The VA rates tinnitus at a flat 10% under Diagnostic Code 6260 — that single 10% applies whether the ringing is in one ear or both, and 10% is the maximum for tinnitus itself. Its real value is what it unlocks: tinnitus is frequently service-connected to noise exposure and routinely supports secondary claims for anxiety, depression, insomnia, and migraines, which carry their own ratings on top of the 10%.
Diagnostic code
DC 6260
How the rating works
Tinnitus is capped at 10%. You cannot get 20% for "both ears" — the courts confirmed the single 10% rating. The strategy is to combine tinnitus with hearing loss (rated separately) and with secondary mental-health or sleep conditions.
Secondary conditions to watch for
These are commonly connected to tinnitus — each can be rated on top of it with a medical nexus. Most veterans leave these on the table.
Anxiety
Constant ringing is well-documented to cause or aggravate anxiety.
Depression
Chronic tinnitus is linked to depression, which is separately ratable.
Insomnia / sleep disturbance
Ringing that worsens at night disrupts sleep.
Migraines
Tinnitus is a recognized trigger for headache and migraine claims.
Evidence that wins this claim
- An audiologist’s diagnosis confirming tinnitus.
- Your MOS / duty history showing hazardous noise exposure (artillery, aircraft, weapons, engines).
- A nexus statement linking the tinnitus to service noise.
- For secondaries, a medical opinion connecting them back to the tinnitus.
Tinnitus — frequently asked questions
- What is the VA rating for tinnitus?
- A flat 10% under Diagnostic Code 6260 — the same 10% whether one or both ears are affected. Ten percent is the maximum the VA assigns for tinnitus itself.
- Can I get more than 10% for tinnitus?
- Not for the tinnitus alone.

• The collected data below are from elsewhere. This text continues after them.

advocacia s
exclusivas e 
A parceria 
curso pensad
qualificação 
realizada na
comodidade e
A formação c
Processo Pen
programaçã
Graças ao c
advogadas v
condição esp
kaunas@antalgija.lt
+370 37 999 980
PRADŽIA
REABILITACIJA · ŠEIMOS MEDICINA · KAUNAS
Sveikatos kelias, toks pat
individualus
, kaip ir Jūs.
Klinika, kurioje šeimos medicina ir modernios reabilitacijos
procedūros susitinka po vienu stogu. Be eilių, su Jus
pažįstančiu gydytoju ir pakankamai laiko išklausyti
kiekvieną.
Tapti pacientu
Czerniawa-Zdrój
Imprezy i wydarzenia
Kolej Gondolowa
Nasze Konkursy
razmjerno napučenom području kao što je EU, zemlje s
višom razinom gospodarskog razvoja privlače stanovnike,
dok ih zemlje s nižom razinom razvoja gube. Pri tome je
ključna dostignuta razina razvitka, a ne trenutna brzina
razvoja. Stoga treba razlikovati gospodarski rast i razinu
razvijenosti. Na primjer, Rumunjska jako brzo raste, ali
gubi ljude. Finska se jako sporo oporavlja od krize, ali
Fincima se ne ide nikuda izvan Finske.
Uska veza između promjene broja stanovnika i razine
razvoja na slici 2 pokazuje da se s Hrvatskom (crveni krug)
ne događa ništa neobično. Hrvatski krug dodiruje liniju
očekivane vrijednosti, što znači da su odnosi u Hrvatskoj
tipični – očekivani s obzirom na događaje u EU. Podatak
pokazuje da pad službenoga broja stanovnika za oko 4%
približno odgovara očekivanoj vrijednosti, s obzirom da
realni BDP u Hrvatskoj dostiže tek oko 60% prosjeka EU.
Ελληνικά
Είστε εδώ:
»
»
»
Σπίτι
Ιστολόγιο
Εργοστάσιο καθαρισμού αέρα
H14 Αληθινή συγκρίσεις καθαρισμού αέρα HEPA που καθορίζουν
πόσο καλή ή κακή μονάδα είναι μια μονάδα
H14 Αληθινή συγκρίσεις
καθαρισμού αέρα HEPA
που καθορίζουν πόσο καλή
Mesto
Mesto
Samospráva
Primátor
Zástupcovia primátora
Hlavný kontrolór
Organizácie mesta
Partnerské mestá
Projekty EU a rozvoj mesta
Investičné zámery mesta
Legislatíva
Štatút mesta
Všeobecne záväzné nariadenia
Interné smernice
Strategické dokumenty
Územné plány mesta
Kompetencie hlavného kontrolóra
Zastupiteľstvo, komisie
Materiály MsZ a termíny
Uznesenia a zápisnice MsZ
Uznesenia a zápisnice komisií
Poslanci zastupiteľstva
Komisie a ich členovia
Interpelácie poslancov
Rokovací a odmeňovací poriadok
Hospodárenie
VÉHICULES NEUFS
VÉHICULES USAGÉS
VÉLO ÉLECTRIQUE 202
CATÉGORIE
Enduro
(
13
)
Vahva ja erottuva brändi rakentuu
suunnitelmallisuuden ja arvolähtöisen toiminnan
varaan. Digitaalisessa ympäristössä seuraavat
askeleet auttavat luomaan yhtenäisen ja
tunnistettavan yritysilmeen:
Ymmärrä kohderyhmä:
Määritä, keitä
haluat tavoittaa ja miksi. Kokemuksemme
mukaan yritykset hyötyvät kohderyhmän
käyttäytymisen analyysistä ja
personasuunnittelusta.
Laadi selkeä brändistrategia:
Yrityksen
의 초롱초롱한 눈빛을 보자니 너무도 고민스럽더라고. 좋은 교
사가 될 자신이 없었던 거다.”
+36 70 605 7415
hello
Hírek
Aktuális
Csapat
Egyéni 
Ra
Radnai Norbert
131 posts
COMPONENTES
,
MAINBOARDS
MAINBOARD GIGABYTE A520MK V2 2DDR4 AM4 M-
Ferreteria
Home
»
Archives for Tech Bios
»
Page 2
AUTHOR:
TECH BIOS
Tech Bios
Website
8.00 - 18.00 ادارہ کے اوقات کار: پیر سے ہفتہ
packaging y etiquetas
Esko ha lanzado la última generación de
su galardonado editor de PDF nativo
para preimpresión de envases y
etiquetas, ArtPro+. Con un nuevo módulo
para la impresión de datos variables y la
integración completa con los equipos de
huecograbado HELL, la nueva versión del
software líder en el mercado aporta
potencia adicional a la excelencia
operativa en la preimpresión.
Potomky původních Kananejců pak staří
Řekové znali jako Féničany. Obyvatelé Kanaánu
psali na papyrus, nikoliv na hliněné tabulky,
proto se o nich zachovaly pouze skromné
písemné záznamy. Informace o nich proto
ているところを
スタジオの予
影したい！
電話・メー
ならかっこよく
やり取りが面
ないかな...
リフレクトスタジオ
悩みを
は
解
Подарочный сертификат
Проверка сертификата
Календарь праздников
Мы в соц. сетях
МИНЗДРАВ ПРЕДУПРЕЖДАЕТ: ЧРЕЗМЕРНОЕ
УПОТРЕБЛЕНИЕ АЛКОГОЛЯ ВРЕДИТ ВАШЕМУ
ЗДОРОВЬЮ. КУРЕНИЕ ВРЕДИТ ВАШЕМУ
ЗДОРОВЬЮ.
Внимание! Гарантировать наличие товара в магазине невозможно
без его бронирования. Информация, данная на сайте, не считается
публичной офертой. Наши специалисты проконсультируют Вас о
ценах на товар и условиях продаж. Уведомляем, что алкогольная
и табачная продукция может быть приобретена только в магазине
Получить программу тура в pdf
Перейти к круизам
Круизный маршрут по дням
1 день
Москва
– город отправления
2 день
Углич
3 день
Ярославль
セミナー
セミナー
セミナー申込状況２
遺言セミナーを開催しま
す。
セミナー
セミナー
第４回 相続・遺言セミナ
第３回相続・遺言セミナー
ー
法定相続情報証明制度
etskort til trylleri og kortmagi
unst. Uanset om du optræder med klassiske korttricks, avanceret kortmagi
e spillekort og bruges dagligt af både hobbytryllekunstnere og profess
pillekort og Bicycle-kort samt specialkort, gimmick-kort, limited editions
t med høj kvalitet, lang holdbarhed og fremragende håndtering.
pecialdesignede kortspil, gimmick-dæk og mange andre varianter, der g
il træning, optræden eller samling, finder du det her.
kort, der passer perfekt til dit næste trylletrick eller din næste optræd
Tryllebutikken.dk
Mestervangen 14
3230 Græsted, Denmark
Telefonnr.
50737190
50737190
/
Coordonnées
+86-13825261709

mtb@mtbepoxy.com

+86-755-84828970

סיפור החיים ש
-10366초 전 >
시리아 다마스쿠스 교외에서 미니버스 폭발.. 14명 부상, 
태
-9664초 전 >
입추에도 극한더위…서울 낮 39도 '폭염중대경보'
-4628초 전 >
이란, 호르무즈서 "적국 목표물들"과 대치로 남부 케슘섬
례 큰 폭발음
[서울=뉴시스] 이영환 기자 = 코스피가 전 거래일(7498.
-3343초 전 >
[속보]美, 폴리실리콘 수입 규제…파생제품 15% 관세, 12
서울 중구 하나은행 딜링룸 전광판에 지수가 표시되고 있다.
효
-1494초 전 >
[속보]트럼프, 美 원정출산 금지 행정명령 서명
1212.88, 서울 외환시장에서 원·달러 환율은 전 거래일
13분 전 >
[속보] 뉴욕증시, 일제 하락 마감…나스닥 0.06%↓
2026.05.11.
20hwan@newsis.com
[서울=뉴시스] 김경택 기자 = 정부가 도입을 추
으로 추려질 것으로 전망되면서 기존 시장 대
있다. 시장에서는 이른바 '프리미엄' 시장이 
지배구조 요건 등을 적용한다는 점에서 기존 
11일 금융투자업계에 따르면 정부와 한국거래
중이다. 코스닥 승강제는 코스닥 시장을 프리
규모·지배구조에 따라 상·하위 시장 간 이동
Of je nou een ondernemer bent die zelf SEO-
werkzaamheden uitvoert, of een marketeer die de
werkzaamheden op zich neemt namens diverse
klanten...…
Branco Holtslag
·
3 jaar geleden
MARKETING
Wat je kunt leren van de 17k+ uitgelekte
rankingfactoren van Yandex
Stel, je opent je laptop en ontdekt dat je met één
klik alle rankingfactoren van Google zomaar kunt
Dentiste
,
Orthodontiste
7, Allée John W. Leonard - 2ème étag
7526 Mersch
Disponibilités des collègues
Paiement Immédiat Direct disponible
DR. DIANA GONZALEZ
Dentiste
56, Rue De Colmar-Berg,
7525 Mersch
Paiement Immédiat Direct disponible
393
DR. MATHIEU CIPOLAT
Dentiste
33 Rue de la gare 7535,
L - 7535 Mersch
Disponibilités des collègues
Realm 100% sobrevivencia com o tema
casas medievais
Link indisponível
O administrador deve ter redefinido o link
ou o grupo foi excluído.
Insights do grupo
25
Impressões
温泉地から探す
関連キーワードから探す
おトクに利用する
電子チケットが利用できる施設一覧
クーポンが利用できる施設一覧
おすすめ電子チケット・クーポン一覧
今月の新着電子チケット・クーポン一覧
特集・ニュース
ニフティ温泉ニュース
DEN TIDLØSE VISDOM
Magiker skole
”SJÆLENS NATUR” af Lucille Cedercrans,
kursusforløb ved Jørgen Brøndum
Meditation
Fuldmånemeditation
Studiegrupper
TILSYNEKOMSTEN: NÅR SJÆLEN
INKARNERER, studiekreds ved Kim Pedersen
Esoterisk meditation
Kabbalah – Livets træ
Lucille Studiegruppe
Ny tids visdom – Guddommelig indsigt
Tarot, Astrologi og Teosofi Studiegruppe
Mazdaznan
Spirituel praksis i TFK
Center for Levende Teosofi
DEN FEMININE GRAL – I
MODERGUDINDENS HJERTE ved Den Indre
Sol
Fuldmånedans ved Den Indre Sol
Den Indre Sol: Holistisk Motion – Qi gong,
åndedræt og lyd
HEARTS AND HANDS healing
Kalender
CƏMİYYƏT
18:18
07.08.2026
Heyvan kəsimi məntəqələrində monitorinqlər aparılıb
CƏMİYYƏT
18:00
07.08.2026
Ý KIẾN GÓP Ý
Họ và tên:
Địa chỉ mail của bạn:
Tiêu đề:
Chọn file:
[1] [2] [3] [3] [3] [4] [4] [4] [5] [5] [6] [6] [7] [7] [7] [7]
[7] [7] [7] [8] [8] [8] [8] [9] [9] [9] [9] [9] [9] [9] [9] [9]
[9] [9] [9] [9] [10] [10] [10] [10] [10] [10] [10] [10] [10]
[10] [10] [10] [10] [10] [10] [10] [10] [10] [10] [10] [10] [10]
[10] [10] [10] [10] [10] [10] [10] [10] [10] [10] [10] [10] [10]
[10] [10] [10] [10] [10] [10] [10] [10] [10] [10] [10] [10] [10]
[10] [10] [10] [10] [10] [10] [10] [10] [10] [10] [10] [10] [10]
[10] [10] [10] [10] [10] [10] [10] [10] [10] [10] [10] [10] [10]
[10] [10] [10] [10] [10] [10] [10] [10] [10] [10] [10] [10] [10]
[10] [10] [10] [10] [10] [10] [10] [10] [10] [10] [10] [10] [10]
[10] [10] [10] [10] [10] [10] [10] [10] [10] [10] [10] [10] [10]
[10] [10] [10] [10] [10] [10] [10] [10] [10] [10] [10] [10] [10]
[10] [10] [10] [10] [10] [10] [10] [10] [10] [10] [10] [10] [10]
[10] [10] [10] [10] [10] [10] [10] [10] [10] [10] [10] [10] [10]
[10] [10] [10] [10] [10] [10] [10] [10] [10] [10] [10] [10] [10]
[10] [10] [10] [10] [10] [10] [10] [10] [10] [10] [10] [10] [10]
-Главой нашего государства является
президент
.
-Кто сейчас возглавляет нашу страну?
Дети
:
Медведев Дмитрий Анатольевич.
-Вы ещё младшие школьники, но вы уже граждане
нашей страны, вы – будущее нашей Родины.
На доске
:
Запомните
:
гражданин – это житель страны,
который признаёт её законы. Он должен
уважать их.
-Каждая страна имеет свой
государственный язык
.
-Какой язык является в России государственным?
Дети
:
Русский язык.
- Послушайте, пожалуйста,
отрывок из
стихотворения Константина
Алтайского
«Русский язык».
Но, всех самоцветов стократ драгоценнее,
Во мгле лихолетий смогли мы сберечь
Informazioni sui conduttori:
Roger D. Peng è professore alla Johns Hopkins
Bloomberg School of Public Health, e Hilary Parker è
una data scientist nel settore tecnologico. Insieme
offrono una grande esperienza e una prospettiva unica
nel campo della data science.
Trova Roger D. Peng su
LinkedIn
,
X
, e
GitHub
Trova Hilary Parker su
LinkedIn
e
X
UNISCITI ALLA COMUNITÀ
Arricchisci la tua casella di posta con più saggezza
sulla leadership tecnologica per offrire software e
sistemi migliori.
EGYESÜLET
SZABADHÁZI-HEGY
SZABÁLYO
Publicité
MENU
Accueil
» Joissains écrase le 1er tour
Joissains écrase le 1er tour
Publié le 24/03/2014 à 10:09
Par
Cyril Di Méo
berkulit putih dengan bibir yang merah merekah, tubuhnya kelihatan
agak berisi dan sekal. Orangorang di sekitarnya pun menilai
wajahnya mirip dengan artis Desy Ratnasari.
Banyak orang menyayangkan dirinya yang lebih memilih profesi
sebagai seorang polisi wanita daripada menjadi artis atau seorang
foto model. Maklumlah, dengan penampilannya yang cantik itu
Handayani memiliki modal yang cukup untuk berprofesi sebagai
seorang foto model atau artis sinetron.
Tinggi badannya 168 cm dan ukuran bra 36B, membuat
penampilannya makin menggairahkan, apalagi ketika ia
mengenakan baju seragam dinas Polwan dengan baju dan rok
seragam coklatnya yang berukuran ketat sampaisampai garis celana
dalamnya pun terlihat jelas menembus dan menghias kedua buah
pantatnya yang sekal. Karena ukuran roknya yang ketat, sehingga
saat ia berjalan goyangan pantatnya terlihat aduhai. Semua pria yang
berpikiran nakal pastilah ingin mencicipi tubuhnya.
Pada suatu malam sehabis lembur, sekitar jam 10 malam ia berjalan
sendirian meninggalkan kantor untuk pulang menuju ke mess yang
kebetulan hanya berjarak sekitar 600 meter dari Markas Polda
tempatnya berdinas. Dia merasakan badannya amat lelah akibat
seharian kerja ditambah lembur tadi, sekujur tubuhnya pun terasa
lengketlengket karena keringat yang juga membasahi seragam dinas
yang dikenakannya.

But tinnitus often supports separate, additional ratings for hearing loss and for secondary conditions like anxiety, depression, or insomnia.
- Is tinnitus easy to service-connect?
- It is one of the most commonly granted claims because it’s subjective and tied to documented noise exposure — a clear diagnosis plus a noise-exposure history and a nexus statement is usually enough.
Updated June 2026. Ratings come from the VA Schedule for Rating Disabilities (38 CFR Part 4); your exact rating depends on the medical evidence. Educational information, not medical or legal advice. Not affiliated with the VA.